* ASSIGNMENT: Print the entries exactly as they appear, and omit any images.

::: RECORDS FOR PROCESSING

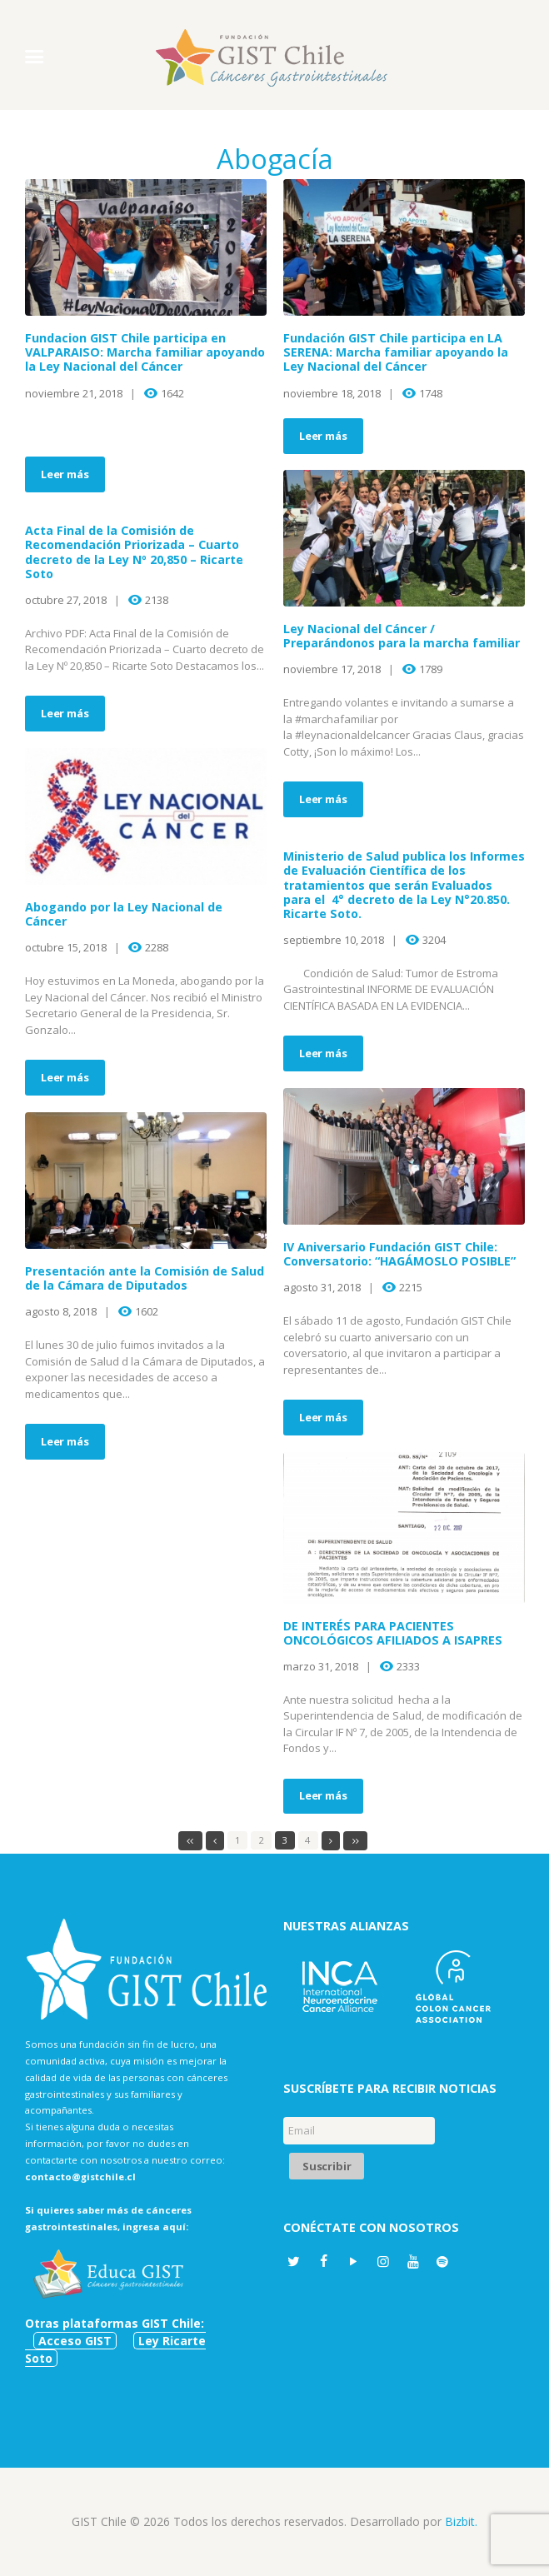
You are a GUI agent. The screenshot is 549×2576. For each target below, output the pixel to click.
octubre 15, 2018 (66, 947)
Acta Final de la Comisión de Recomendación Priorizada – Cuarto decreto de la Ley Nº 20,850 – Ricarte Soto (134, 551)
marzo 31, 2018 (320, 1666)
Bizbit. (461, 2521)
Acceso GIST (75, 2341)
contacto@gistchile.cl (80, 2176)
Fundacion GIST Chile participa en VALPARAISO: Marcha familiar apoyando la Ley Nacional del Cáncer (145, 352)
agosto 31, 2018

::::::

* EXERCISE ANSWER:
You are a GUI agent. The screenshot is 549×2576. For each target below, output the pixel to click.
octubre 15, 2018 (66, 947)
Acta Final de la Comisión de Recomendación Priorizada – Cuarto decreto de la Ley Nº 20,850 – Ricarte Soto (134, 551)
marzo 31, 2018 (320, 1666)
Bizbit. (461, 2521)
Acceso GIST (75, 2341)
contacto@gistchile.cl (80, 2176)
Fundacion GIST Chile participa en VALPARAISO: Marcha familiar apoyando la Ley Nacional del Cáncer (145, 352)
agosto 31, 2018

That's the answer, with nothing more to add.